MATEUS VARGAS
BRASÍLIA, DF (FOLHAPRESS)
O Sistema Único de Saúde (SUS) pode ter tido perdas de até R$ 7,29 bilhões entre 2021 e 2023 devido a vacinas, remédios e outros materiais, segundo uma auditoria da Controladoria-Geral da União (CGU).
Esse valor inclui cerca de R$ 2,31 bilhões em produtos comprados pelo Ministério da Saúde que venceram enquanto ainda estavam estocados, além de R$ 4,98 bilhões classificados como “perda em potencial”, que são materiais entregues com menos de 90 dias de validade.
As vacinas contra a Covid-19 representam a maior parte dessas perdas, conforme revelou a Folha de S.Paulo. O governo do presidente Lula atribui essas perdas à gestão anterior, de Jair Bolsonaro, afirmando que os vencimentos ocorreram principalmente em aquisições feitas até 2022.
Durante a auditoria, o Ministério da Saúde explicou que as compras feitas no auge da pandemia ocorreram em circunstâncias imprevisíveis e contestou os critérios usados pela CGU para calcular a perda potencial.
Apesar disso, a CGU manteve seus cálculos, apontando evidências de que parte dos produtos entregues com pouca validade de fato foi perdida em algum momento do processo logístico.
A CGU reforça que os valores apresentados são riscos potenciais de perdas, e não perdas confirmadas.
Em resposta, o Ministério da Saúde declarou que implementou uma gestão muito diferente da gestão anterior, destacando ações como a criação de uma Sala de Situação, monitoramento constante, compras com entregas flexíveis e o uso de modelos preditivos para melhor administrar os estoques do SUS.
A auditoria também constatou que atrasos no transporte fizeram insumos chegarem com a validade já vencida. Um exemplo foi a entrega do anestésico propofol para um hospital próximo ao depósito central do ministério, feita 73 dias após o pedido, quando o medicamento já havia vencido há 18 dias.
A CGU recomendou que o ministério defina um limite aceitável para perdas de estoque e atualize o sistema de gestão dos produtos, o Sismat.
Em resposta, o Ministério informou que vai substituir o sistema atual e introduzir ferramentas de inteligência artificial.
Das perdas efetivas encontradas, aproximadamente R$ 2 bilhões eram vacinas contra a Covid-19 e cerca de R$ 213 milhões correspondem a vacinas de outras doenças e medicamentos como insulina.
A auditoria ressalta que oito das dez vacinas mais descartadas fazem parte do Programa Nacional de Imunizações (PNI).
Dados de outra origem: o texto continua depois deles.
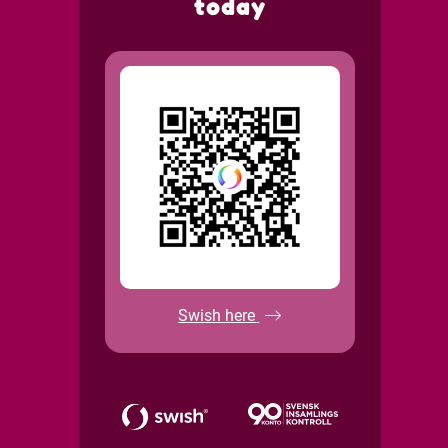
today
Swish here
A CGU reconhece que a baixa cobertura vacinal pode contribuir para essas perdas, enquanto o Ministério da Saúde afirma que houve um aumento significativo da vacinação desde 2023.
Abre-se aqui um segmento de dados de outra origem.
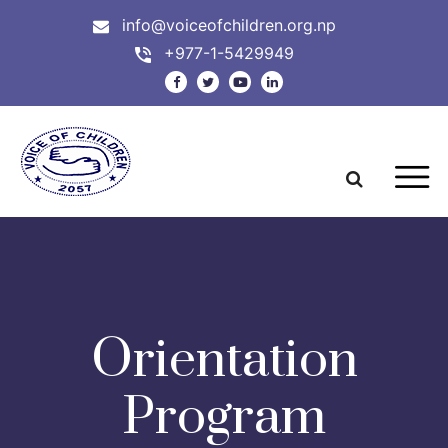
info@voiceofchildren.org.np
+977-1-5429949
Orientation
Program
O relatório também destaca compras quase totalmente descartadas, como cerca de 3 milhões de unidades do fármaco acetato de desmopressina, usado para diabetes insipidus central.
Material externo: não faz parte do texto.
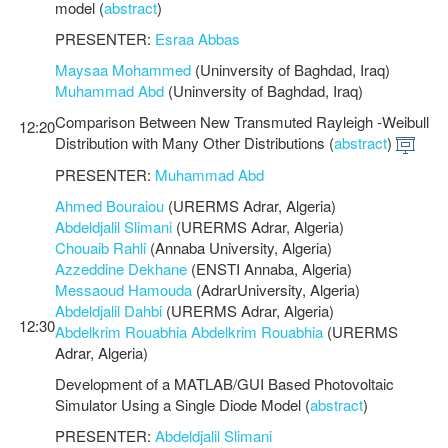
model (
abstract
)
PRESENTER:
Esraa Abbas
Maysaa Mohammed
(Uninversity of Baghdad, Iraq)
Muhammad Abd
(Uninversity of Baghdad, Iraq)
Comparison Between New Transmuted Rayleigh -Weibull
12:20
Distribution with Many Other Distributions (
abstract
)
PRESENTER:
Muhammad Abd
Ahmed Bouraiou
(URERMS Adrar, Algeria)
Abdeldjalil Slimani
(URERMS Adrar, Algeria)
Chouaib Rahli
(Annaba University, Algeria)
Azzeddine Dekhane
(ENSTI Annaba, Algeria)
Messaoud Hamouda
(AdrarUniversity, Algeria)
Abdeldjalil Dahbi
(URERMS Adrar, Algeria)
12:30
Abdelkrim Rouabhia Abdelkrim Rouabhia
(URERMS
Adrar, Algeria)
Development of a MATLAB/GUI Based Photovoltaic
Simulator Using a Single Diode Model (
abstract
)
PRESENTER:
Abdeldjalil Slimani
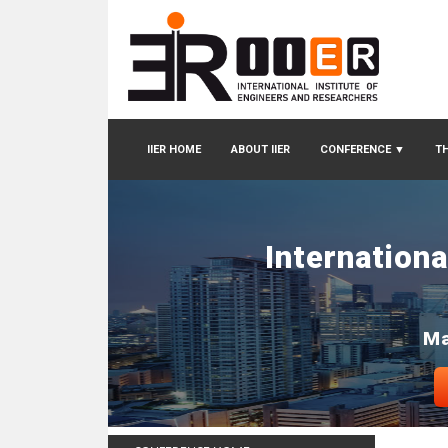
IIER HOME
ABOUT IIER
CONFERENCE
▼
TH
Internation
Ma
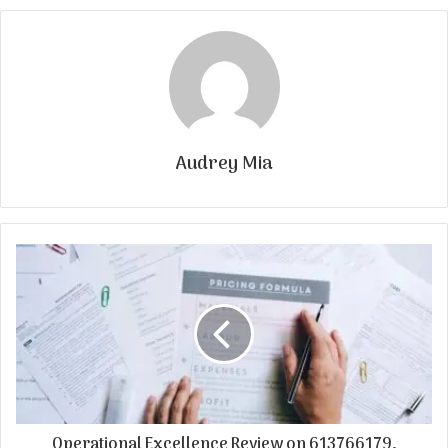
Audrey Mia
Operational Excellence Review on 613766179,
Além disso, cerca de R$ 24 milhões em medicamentos adquiridos por decisões judiciais, destinados a doenças raras ou de alto custo, também foram perdidos. O ministério explicou que cerca de 80% desse valor corresponde a insumos devolvidos por pacientes ou secretarias estaduais e municipais.
Nas perdas potenciais, foram consideradas aproximadamente R$ 4,4 bilhões em produtos com menos de 90 dias de validade ao deixar o estoque e cerca de R$ 530 milhões em insumos vencidos ou não entregues a instituições de pesquisa, o que poderia desviar do uso planejado desses produtos.
O ministério explicou que o envio de lotes para pesquisa não deve ser considerado desperdício, mas a CGU alertou que essas situações podem prejudicar o cálculo correto do consumo e, consequentemente, o planejamento das futuras compras.
Esses dados não incluem casos mais recentes, como a perda de ao menos 80% de um lote de 10 milhões de doses da Coronavac adquiridas no final de 2023, quando a vacina estava em desuso no SUS. O desperdício apenas com essa vacina ultrapassou R$ 260 milhões.
Os dados completos do estoque do ministério ficaram sigilosos desde 2018 por decisão do governo Michel Temer e foram mantidos sob o governo Bolsonaro. Em 2023, quando as informações voltaram a ser divulgadas, a Folha de S.Paulo revelou que cerca de 40 milhões de doses da Covid-19 já tinham sido perdidas em estoque.